__Data shown__.
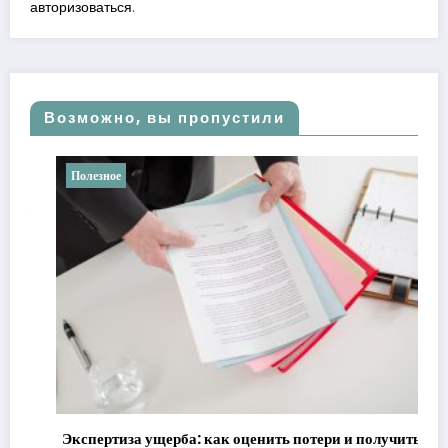
авторизоваться
.
Возможно, вы пропустили
Полезное
Экспертиза ущерба: как оценить потери и получить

__Exercise goal__.
The records above must be retyped exactly. Please omit the pictures.

__Exercise response__.
авторизоваться
.
Возможно, вы пропустили
Полезное
Экспертиза ущерба: как оценить потери и получить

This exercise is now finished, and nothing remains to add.